Les quatre ABDe 8/8, alias 4000, de la compagnie privée du Montreux – Oberland – Bernois (MOB) ont connu une longue carrière (1968 à 2020) et peuvent être tenues pour de véritables icônes à part entière des chemins de fer suisses. Si la préservation d’un exemplaire s’avère problématique, la reproduction en modèle réduit des 4000 a connu un grand succès.

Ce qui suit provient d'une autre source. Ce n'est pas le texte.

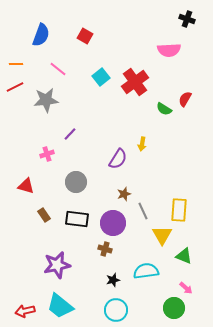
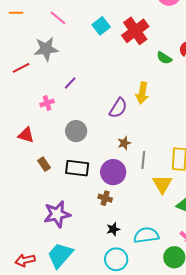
red line: (15, 87) -> (21, 68), moved
yellow arrow: (142, 144) -> (142, 93), size x1.5
gray line: (143, 211) -> (143, 160), turned 30
cyan semicircle: (146, 271) -> (146, 235), moved
cyan trapezoid: (60, 306) -> (60, 255), turned 92

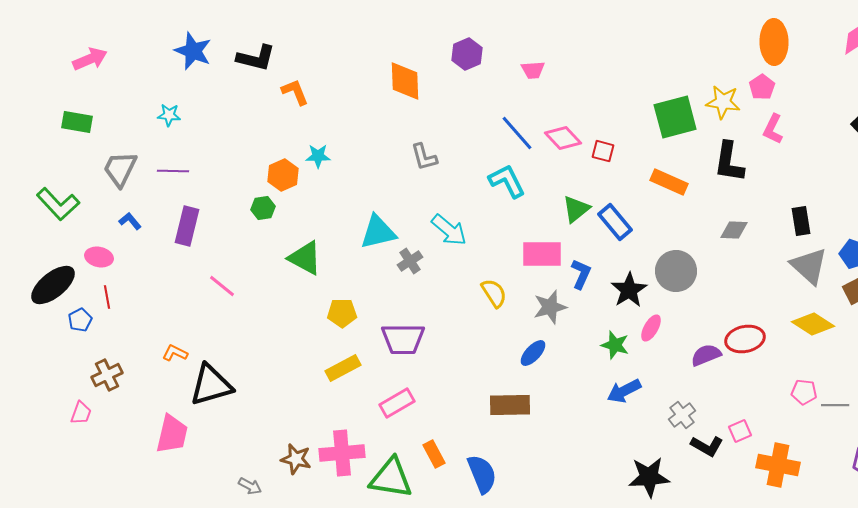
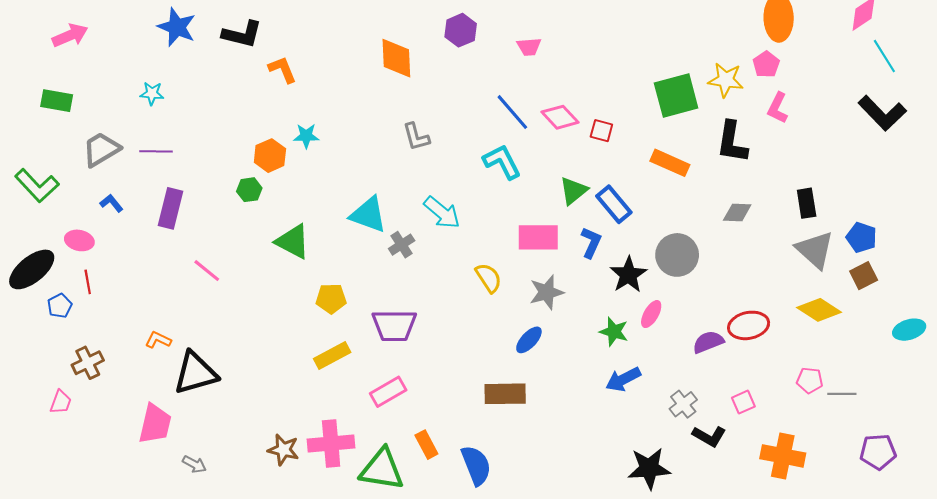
gray trapezoid: (120, 169) -> (101, 149), turned 33
cyan triangle: (378, 232) -> (368, 215), turned 33
blue L-shape: (581, 274) -> (591, 243), moved
pink square: (740, 431) -> (743, 402), moved
gray arrow: (250, 486) -> (194, 464), moved

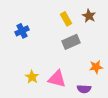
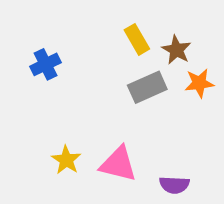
brown star: (89, 16) -> (176, 50), moved
orange star: (96, 67) -> (199, 83), moved

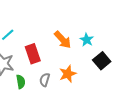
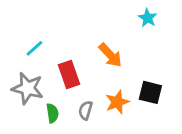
cyan star: (87, 40) -> (148, 18), moved
black square: (102, 61) -> (150, 92), moved, turned -36

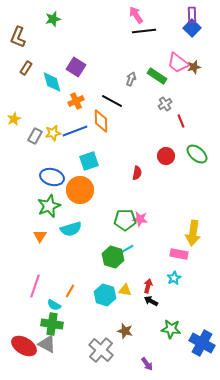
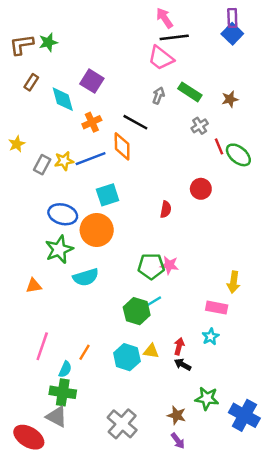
green star: (53, 19) -> (48, 42), moved
brown L-shape: (18, 37) -> (22, 45), turned 60
pink trapezoid: (178, 63) -> (161, 58), moved
brown star: (194, 67) -> (230, 99), moved
green ellipse: (197, 154) -> (238, 155), moved
yellow arrow: (193, 233) -> (234, 282), size x0.7
orange triangle: (40, 236) -> (34, 286), moved, turned 48
cyan semicircle: (54, 305) -> (65, 369), turned -96
brown star: (125, 331) -> (177, 415), moved
red ellipse: (24, 346) -> (29, 437), moved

Les 4000 n’ont pas été achetées « sur étagère » mais ont été acquises au terme d’une procédure d’analyse assez poussée, menée durant les années 60. Le parc moteur du MOB est encore à cette époque essentiellement constitué d’automotrices particulièrement anciennes : ABDe 4/4 4 de 1903, ABFe 4/4 5 de 1903, ABDe 4/4 7-20 de 1904-1920, ADZe 4/4 23-26 de 1912, BDZe 4/4 27-28 de 1924 Nonobstant l’arrivée des CFe 4/4 3001-3004 et 3005-3006 en 1944-1946, cette flotte (à laquelle s’ajoutent les DZe 6/6 2001-2002 de 1932) n’est pas vraiment à même de faire face à l’augmentation des charges remorquées et plus encore, de satisfaire aux attentes en matière de confort des voyageurs. Le MOB envisage un moment d’acquérir des véhicules de type ABe 4/4 aptes à l’UM et semblables aux 41-49 de la Bernina. Mais la nature du trafic et la nécessité de pouvoir bénéficier d’un fourgon conduisent finalement au choix d’un véhicule double de type 8/8. Le MOB se tourne alors vers les constructeurs SIG, BBC et SAAS, alias Société anonyme des ateliers de Sécheron (Genève), dont le chef de la division Traction électrique n’était autre que Roger Kaller, le « père » des 4000. Ces dernières dérivent mécaniquement des ABDeh 8/8 (1965) du BVZ mais sont conçues pour être plus confortables et plus esthétiques. Les 4000, qui constituèrent en leur temps un véritable bond technologique pour le MOB, seront toutes livrées par voie ferroviaire à Zweisimmen, puis acheminées en véhicules jusqu’aux ateliers de Chernex.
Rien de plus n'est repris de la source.